UV resonance Raman probe of heme‐bound imidazole established by 15N‐labeling of hemoglobin

Abstract

AbstractRecent studies of Cu, Zn superoxide dismutase, and of zinc‐finger peptides have established that histidine ligands can be detected in ultraviolet resonance Raman (UVRR) spectra, following NH/D exchange of the imidazole. UVRR spectroscopy therefore offers promise for monitoring histidine ligation in heme proteins. In this work, we characterize heme‐bound histidine UVRR bands for N‐acetyl‐microperoxidase‐8 (MP‐8) and microperoxidase‐11 (MP‐11), and also for hemoglobin (Hb).
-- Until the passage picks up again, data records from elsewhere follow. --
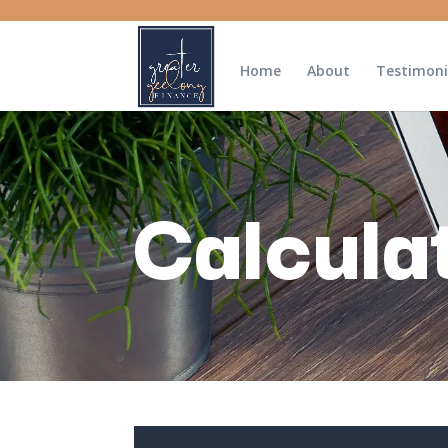
Home
About
Testimoni
Calcula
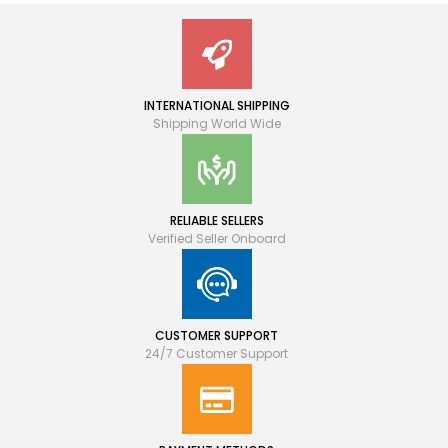
INTERNATIONAL SHIPPING
Shipping World Wide
RELIABLE SELLERS
Verified Seller Onboard
CUSTOMER SUPPORT
24/7 Customer Support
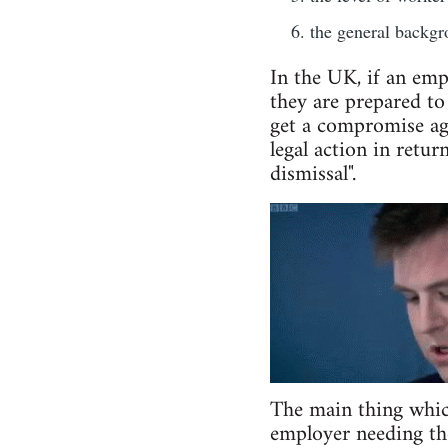
the general backgro
In the UK, if an emp
they are prepared to
get a compromise agr
legal action in retur
dismissal".
The main thing which 
employer needing the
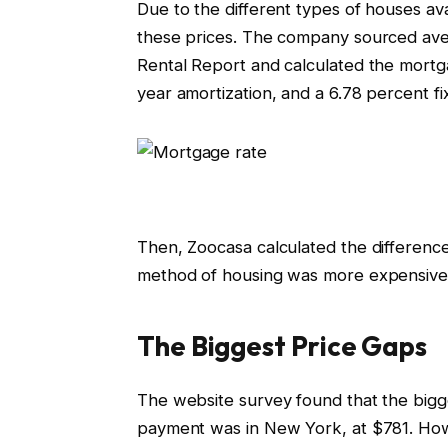
Due to the different types of houses av
these prices. The company sourced av
Rental Report and calculated the mort
year amortization, and a 6.78 percent fi
Then, Zoocasa calculated the difference
method of housing was more expensive 
The Biggest Price Gaps
The website survey found that the big
payment was in New York, at $781. Howe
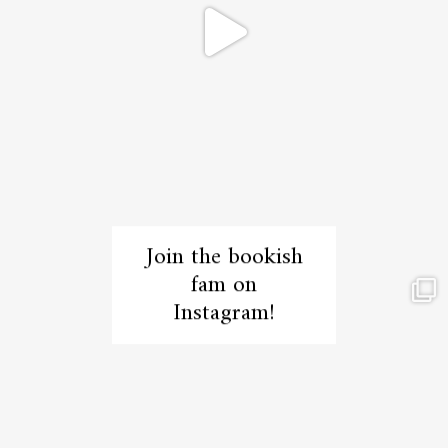
Join the bookish
fam on
Instagram!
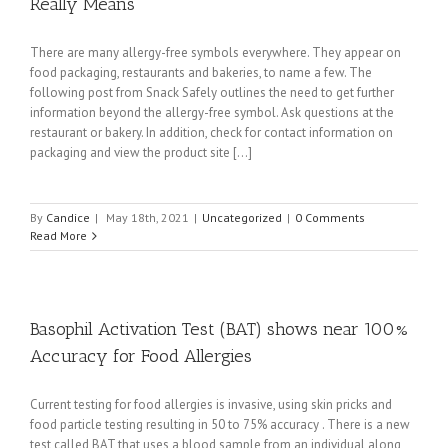
Really Means
There are many allergy-free symbols everywhere. They appear on
food packaging, restaurants and bakeries, to name a few. The
following post from Snack Safely outlines the need to get further
information beyond the allergy-free symbol. Ask questions at the
restaurant or bakery. In addition, check for contact information on
packaging and view the product site [...]
By
Candice
|
May 18th, 2021
|
Uncategorized
|
0 Comments
Read More
Basophil Activation Test (BAT) shows near 100%
Accuracy for Food Allergies
Current testing for food allergies is invasive, using skin pricks and
food particle testing resulting in 50 to 75% accuracy . There is a new
test called BAT that uses a blood sample from an individual along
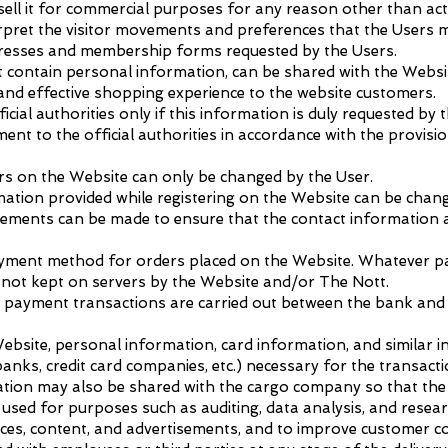
sell it for commercial purposes for any reason other than acti
pret the visitor movements and preferences that the Users m
dresses and membership forms requested by the Users.
ot contain personal information, can be shared with the Webs
 and effective shopping experience to the website customers.
icial authorities only if this information is duly requested by t
ment to the official authorities in accordance with the provisi
rs on the Website can only be changed by the User.
rmation provided while registering on the Website can be chang
gements can be made to ensure that the contact information a
ayment method for orders placed on the Website. Whatever p
is not kept on servers by the Website and/or The Nott.
t all payment transactions are carried out between the bank an
site, personal information, card information, and similar 
anks, credit card companies, etc.) necessary for the transacti
mation may also be shared with the cargo company so that the
sed for purposes such as auditing, data analysis, and resear
vices, content, and advertisements, and to improve customer 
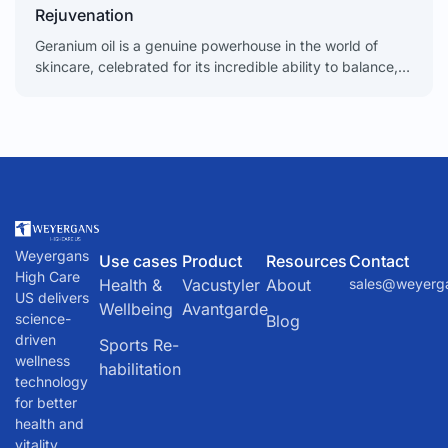
Rejuvenation
Geranium oil is a genuine powerhouse in the world of
skincare, celebrated for its incredible ability to balance,
soothe, and rejuvenate the skin. From calming
Weyergans
Use cases
Product
Resources
Contact
High Care
Health &
Vacustyler
About
sales@weyerg
US delivers
Wellbeing
Avantgarde
science-
Blog
driven
Sports Re-
wellness
habilitation
technology
for better
health and
vitality.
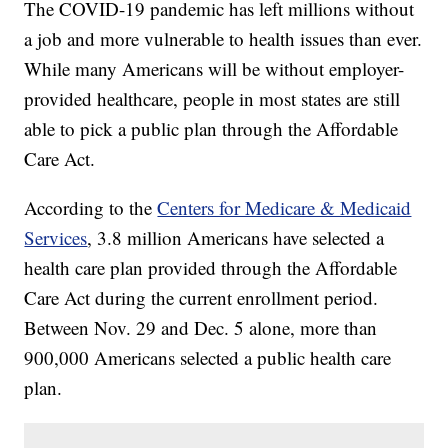
The COVID-19 pandemic has left millions without
a job and more vulnerable to health issues than ever.
While many Americans will be without employer-
provided healthcare, people in most states are still
able to pick a public plan through the Affordable
Care Act.
According to the
Centers for Medicare & Medicaid
Services
, 3.8 million Americans have selected a
health care plan provided through the Affordable
Care Act during the current enrollment period.
Between Nov. 29 and Dec. 5 alone, more than
900,000 Americans selected a public health care
plan.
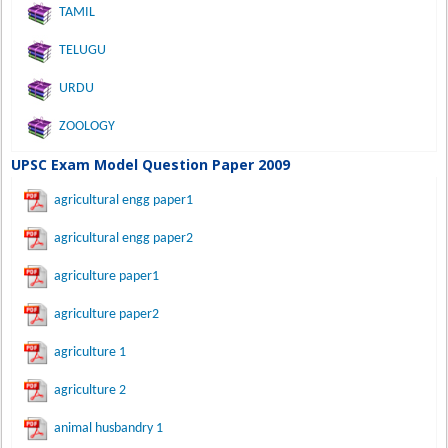
TAMIL
TELUGU
URDU
ZOOLOGY
UPSC Exam Model Question Paper 2009
agricultural engg paper1
agricultural engg paper2
agriculture paper1
agriculture paper2
agriculture 1
agriculture 2
animal husbandry 1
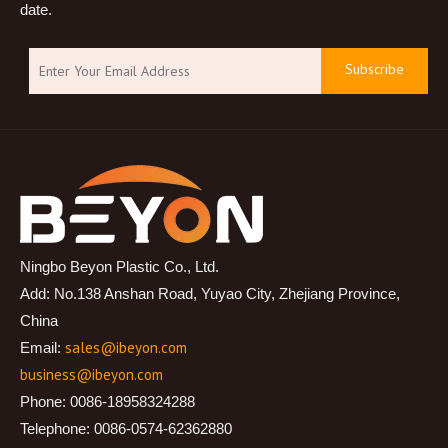
date.
Subscribe
Ningbo Beyon Plastic Co., Ltd.
Add: No.138 Anshan Road, Yuyao City, Zhejiang Province,
China
sales@ibeyon.com
Email:
business@ibeyon.com
Phone: 0086-18958324288
Telephone: 0086-0574-62362880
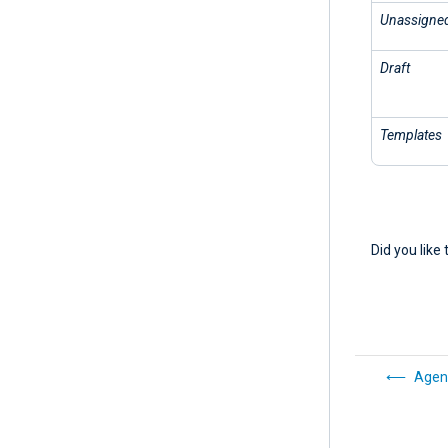
Unassigne
Draft
Templates
Did you like 
Agen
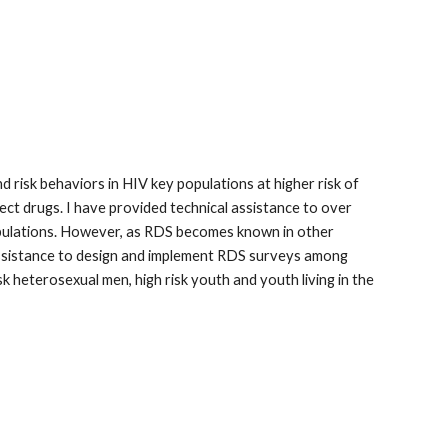
risk behaviors in HIV key populations at higher risk of
ct drugs. I have provided technical assistance to over
pulations. However, as RDS becomes known in other
ed assistance to design and implement RDS surveys among
sk heterosexual men, high risk youth and youth living in the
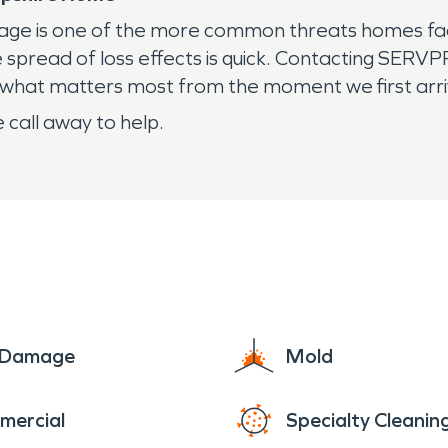
mage is one of the more common threats homes face
he spread of loss effects is quick. Contacting SE
t what matters most from the moment we first arr
 call away to help.
e Damage
Mold
mercial
Specialty Cleanin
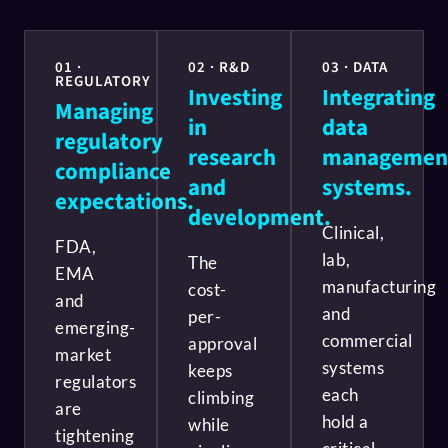
01 ·
02 · R&D
03 · DATA
REGULATORY
Investing
Integrating
Managing
in
data
regulatory
research
managemen
compliance
and
systems.
expectations.
development.
Clinical,
FDA,
lab,
The
EMA
manufacturing
cost-
and
and
per-
emerging-
commercial
approval
market
systems
keeps
regulators
each
climbing
are
hold a
while
tightening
The Hb UVRR spectra are dominated by tyrosine and tryptophan contributions, but a band appears at 1340 cm−1 in D2O solution, which is assigned to a mode of Fe‐bound imidazole. This band shifted 24 cm−1 in protein which was labeled with 15N via expression of the Hb gene in E. coli grown on 15NH4+. In MP‐11, the position of this band is insensitive to ligation or oxidation state changes, but it is 2 cm−1 lower in deoxyHb than in the CO adduct. This shift may reflect mechanical forces on the proximal histidine in the T state, and/or changes in its H‐bonding.